* [About this exercise]:
Two lines in the data below mark the range: the one with "Ремонт бампера своими руками" and the one with "волгоградцы вообще по 1000)". Return both, along with every line between them, exactly.

Extracted data: Begin

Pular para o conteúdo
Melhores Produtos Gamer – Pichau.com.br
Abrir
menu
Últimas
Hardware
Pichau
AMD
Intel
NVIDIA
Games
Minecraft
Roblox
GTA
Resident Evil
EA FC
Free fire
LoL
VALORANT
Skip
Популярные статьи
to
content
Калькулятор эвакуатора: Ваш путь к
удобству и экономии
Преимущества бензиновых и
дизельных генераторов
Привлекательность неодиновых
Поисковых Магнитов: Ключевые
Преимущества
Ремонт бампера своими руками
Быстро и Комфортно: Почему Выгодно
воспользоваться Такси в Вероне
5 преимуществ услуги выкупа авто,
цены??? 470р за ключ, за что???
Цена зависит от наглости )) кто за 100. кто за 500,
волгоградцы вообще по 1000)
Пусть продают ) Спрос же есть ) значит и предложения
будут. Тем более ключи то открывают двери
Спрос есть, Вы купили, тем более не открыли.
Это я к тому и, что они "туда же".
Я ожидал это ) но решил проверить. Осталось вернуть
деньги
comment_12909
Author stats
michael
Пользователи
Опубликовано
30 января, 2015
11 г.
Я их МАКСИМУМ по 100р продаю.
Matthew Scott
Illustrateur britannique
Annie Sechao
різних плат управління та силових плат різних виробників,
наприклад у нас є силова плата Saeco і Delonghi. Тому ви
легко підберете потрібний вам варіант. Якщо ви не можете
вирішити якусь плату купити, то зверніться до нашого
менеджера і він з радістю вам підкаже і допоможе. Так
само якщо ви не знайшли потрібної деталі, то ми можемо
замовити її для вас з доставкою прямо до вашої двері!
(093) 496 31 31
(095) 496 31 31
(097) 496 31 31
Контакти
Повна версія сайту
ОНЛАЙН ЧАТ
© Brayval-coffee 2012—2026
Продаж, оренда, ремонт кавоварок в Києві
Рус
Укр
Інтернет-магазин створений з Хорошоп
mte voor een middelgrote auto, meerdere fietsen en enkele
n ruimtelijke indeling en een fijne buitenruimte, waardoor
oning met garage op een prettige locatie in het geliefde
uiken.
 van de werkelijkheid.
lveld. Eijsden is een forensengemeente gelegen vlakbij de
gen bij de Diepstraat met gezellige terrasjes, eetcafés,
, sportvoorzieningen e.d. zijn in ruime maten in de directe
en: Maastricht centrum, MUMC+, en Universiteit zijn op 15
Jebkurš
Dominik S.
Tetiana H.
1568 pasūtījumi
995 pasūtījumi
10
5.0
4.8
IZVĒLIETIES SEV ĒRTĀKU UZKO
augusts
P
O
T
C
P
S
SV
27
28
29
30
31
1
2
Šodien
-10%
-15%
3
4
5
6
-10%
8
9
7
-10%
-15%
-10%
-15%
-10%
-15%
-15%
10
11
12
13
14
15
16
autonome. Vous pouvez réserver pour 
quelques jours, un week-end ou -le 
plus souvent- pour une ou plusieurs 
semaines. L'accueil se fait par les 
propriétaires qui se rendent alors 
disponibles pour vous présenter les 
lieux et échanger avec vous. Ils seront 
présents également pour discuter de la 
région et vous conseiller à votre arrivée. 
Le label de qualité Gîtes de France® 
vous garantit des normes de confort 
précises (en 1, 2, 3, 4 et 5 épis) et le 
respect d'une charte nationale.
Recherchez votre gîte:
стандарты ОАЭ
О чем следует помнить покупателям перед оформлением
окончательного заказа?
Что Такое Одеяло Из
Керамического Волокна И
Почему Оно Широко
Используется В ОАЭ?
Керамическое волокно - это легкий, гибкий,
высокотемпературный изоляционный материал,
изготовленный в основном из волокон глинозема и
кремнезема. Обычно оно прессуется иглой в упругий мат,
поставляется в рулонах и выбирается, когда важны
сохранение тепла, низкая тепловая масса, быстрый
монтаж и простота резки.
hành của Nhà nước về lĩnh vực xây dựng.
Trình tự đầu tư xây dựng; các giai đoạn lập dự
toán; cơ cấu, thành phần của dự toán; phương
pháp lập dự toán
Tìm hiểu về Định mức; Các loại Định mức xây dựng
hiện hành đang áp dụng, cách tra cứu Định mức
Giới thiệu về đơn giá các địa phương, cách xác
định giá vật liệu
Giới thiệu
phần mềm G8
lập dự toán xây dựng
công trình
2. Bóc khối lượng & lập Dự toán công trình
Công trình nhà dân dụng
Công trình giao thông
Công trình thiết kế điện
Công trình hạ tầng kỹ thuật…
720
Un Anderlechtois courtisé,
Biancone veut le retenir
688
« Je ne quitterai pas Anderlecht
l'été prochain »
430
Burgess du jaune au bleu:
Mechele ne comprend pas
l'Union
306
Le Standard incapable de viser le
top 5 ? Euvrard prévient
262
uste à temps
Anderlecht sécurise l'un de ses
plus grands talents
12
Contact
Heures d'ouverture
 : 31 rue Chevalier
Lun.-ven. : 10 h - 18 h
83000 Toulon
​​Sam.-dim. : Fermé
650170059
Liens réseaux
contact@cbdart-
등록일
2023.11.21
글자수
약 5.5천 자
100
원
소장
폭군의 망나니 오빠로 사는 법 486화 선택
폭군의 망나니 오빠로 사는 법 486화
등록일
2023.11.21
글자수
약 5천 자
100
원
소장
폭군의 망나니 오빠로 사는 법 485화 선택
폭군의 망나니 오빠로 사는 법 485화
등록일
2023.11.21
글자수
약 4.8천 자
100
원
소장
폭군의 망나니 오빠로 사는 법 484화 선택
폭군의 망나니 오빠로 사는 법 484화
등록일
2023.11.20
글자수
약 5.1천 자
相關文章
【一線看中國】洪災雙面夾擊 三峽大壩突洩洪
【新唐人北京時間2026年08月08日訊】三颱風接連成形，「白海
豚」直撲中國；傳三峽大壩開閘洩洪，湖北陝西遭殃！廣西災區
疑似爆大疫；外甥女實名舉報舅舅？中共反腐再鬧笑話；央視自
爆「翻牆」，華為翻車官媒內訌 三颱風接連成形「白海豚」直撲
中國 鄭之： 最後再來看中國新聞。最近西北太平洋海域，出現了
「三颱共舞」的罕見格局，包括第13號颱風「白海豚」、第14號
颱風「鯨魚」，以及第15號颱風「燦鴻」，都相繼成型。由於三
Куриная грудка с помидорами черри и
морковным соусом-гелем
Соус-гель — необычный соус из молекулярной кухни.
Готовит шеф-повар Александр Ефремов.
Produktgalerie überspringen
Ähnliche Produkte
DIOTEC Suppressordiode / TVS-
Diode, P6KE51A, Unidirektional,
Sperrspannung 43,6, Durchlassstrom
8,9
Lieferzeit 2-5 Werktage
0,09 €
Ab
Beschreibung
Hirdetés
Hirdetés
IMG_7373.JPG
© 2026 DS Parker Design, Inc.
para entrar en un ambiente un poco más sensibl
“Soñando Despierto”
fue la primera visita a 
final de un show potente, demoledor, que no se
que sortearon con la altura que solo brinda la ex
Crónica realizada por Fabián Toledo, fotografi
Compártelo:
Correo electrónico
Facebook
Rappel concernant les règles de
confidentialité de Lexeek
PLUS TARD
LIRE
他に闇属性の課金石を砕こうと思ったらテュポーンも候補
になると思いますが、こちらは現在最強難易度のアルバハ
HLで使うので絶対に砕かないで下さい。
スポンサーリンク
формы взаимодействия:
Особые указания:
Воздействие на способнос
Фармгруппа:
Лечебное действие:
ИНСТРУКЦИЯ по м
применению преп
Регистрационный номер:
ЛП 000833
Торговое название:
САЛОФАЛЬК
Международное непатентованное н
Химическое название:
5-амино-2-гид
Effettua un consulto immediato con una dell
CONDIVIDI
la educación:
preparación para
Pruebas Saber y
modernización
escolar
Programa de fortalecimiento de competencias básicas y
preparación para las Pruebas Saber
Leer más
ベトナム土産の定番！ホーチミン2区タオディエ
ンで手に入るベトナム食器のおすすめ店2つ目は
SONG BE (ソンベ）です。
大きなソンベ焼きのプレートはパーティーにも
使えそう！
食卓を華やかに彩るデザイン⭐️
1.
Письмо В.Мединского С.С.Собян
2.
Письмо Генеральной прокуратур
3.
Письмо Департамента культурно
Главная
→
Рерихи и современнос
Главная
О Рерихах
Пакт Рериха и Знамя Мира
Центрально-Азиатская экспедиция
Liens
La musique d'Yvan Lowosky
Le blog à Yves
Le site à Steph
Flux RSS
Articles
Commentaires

Extracted data: End

* [Task result]:
Ремонт бампера своими руками
Быстро и Комфортно: Почему Выгодно
воспользоваться Такси в Вероне
5 преимуществ услуги выкупа авто,
цены??? 470р за ключ, за что???
Цена зависит от наглости )) кто за 100. кто за 500,
волгоградцы вообще по 1000)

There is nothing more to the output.